What abstractions are you referring to? If you're using traits and writing your functions with generics there shouldn't be any overhead, other than the increased number of instructions, but this is no different than C++ generics. There are trait objects, but these come up somewhat less often then you would think, and have the same performance as using abstract classes/polymorphism in C++. But maybe you're referring to something else?
I am referring to trait objects, and I use those pretty extensively (although I limit my usage because I am making games and want to avoid a pointer dereference). For libraries you might not need them as much, but I definitely find their convenience indespensible for application side programming.

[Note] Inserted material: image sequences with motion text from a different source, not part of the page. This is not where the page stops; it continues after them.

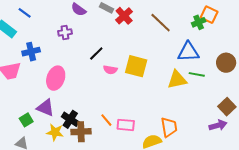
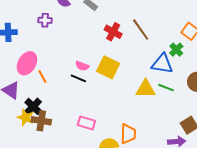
red cross: (124, 16) -> (113, 32), moved, turned -30
green cross: (199, 22) -> (176, 50), moved, turned -32
black line: (96, 54) -> (78, 78), moved, turned 56
orange line: (106, 120) -> (42, 76), moved
yellow star: (55, 132) -> (26, 118), moved

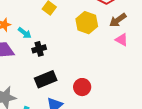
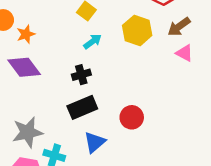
cyan arrow: (25, 33) -> (93, 42), moved, turned -72
black cross: (39, 49) -> (81, 75), moved

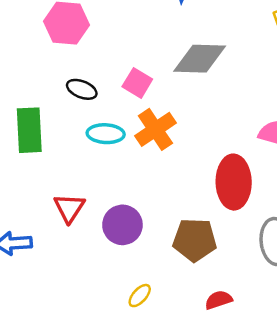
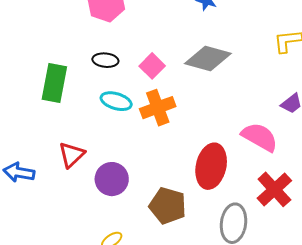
black ellipse: (82, 89) -> (105, 60), turned -30

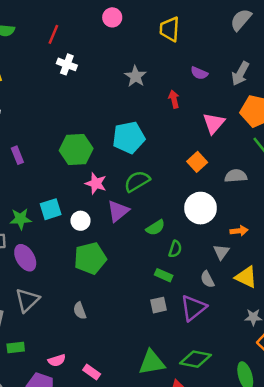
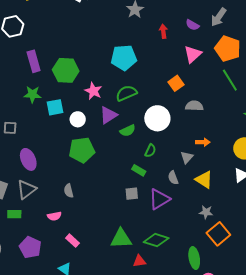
purple semicircle: (199, 73) -> (192, 25), moved
green hexagon: (76, 149) -> (66, 70), moved
purple rectangle: (17, 155) -> (34, 61), size x1.5
gray semicircle: (236, 176) -> (194, 106), moved
white circle: (201, 208) -> (157, 118), moved
green star: (21, 219) -> (32, 94), moved
green semicircle: (155, 228) -> (128, 131), moved
purple ellipse: (25, 258) -> (28, 159), moved
gray triangle: (27, 300) -> (26, 189), moved
pink semicircle: (57, 360) -> (54, 216), moved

Personally, I've found that most cases you can avoid using trait objects by just using generics, but it obviously depends on your use case. You especially need trait objects to have things like heterogeneous arrays. Trait objects are pretty much the same as C++ classes with virtual methods, with one tweak in the representation. A C++ object is referred to by a pointer to (vtable_ptr, class_fields). A trait object "&Foo" is a fat pointer (vtable_ptr, ptr_to_fields). So a trait object reference is two pointers, but doesn't have a pointer stuck to the front of all of its structs. Method invocation requires you to dereference the vtable, get the function pointer, and call that, passing the data pointer. In C++ you would dereference your pointer, dereference the vtable, then pass the pointer to the function. If anything, I think the Rust method may be faster because you avoid the double de-reference, but it's probably so small as to be unmeasurable in all but pathological uses.